Your task is to extract every entry that follows word for word while excluding the pictures.

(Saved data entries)
::::::::::
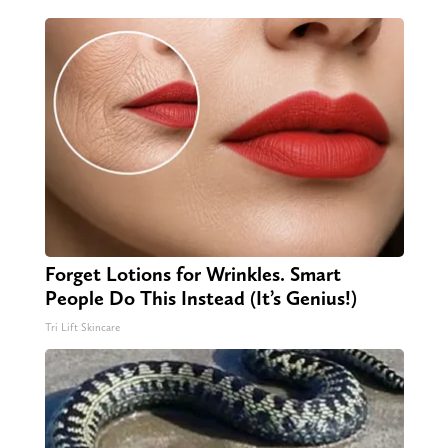
Forget Lotions for Wrinkles. Smart
People Do This Instead (It’s Genius!)
Tri Lift Skincare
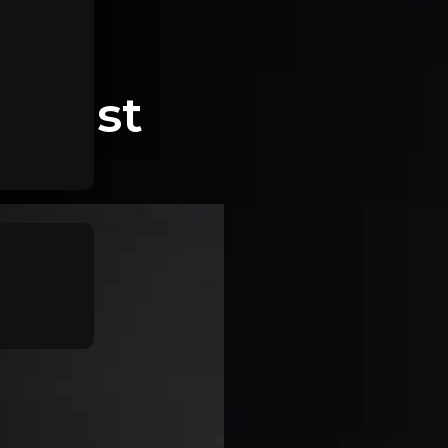
r East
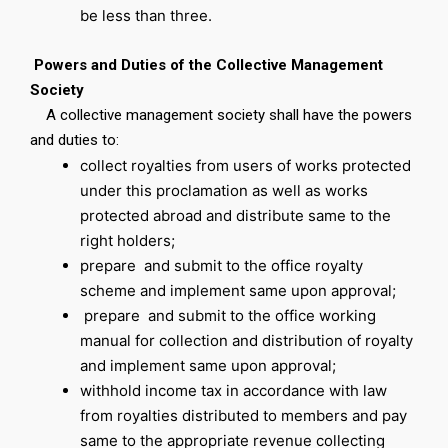
be less than three.
Powers and Duties of the Collective Management
Society
A collective management society shall have the powers
and duties to:
collect royalties from users of works protected
under this proclamation as well as works
protected abroad and distribute same to the
right holders;
prepare and submit to the office royalty
scheme and implement same upon approval;
prepare and submit to the office working
manual for collection and distribution of royalty
and implement same upon approval;
withhold income tax in accordance with law
from royalties distributed to members and pay
same to the appropriate revenue collecting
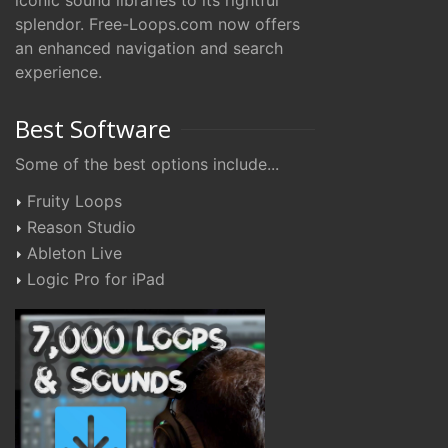
iconic sound libraries to its rightful
splendor. Free-Loops.com now offers
an enhanced navigation and search
experience.
Best Software
Some of the best options include...
Fruity Loops
Reason Studio
Ableton Live
Logic Pro for iPad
::::::::::
• Written answer
Forget Lotions for Wrinkles. Smart
People Do This Instead (It’s Genius!)
Tri Lift Skincare
r East
be less than three.
Powers and Duties of the Collective Management
Society
A collective management society shall have the powers
and duties to:
collect royalties from users of works protected
under this proclamation as well as works
protected abroad and distribute same to the
right holders;
prepare and submit to the office royalty
scheme and implement same upon approval;
prepare and submit to the office working
manual for collection and distribution of royalty
and implement same upon approval;
withhold income tax in accordance with law
from royalties distributed to members and pay
same to the appropriate revenue collecting
iconic sound libraries to its rightful
splendor. Free-Loops.com now offers
an enhanced navigation and search
experience.
Best Software
Some of the best options include...
Fruity Loops
Reason Studio
Ableton Live
Logic Pro for iPad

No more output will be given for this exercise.